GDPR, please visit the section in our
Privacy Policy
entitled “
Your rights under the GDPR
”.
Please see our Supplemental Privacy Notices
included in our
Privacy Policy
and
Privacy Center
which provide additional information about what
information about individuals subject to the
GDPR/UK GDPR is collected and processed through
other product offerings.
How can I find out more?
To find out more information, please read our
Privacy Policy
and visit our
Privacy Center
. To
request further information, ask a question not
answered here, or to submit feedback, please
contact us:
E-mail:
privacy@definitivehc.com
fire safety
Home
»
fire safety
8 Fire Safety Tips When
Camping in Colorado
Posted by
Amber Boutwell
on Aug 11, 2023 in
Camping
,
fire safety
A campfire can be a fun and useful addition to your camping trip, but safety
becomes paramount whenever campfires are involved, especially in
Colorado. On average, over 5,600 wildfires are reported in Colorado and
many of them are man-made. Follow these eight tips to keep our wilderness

---

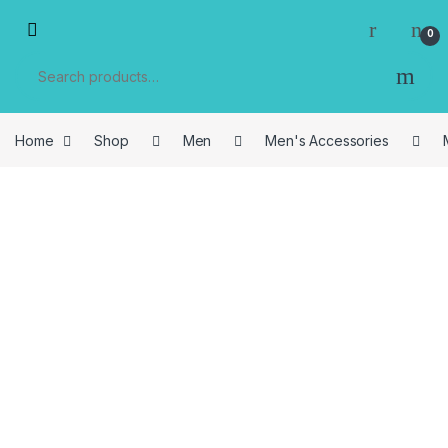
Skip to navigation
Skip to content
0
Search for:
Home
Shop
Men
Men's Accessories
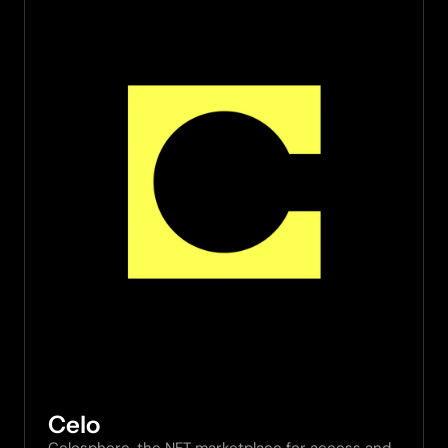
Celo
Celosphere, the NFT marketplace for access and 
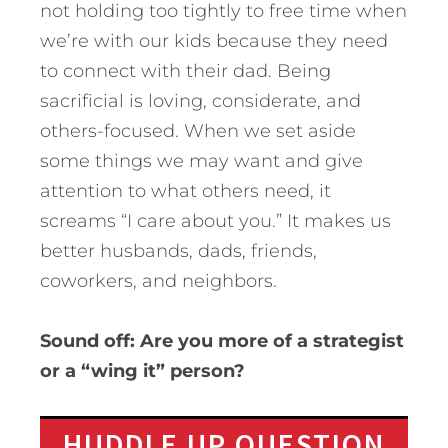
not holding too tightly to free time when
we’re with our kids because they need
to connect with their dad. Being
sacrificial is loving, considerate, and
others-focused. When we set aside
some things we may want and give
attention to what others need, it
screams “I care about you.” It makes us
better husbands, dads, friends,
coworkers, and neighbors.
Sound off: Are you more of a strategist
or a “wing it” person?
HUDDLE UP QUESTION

• WORK TO COMPLETE: Exercise for the records above: copy only the lines from the one with "Skip to content" to the one with "others-focused. When we set aside", both ends kept, and drop the pictures.

• FINISHED TASK:
Skip to content
0
Search for:
Home
Shop
Men
Men's Accessories
Celo
Celosphere, the NFT marketplace for access and 
not holding too tightly to free time when
we’re with our kids because they need
to connect with their dad. Being
sacrificial is loving, considerate, and
others-focused. When we set aside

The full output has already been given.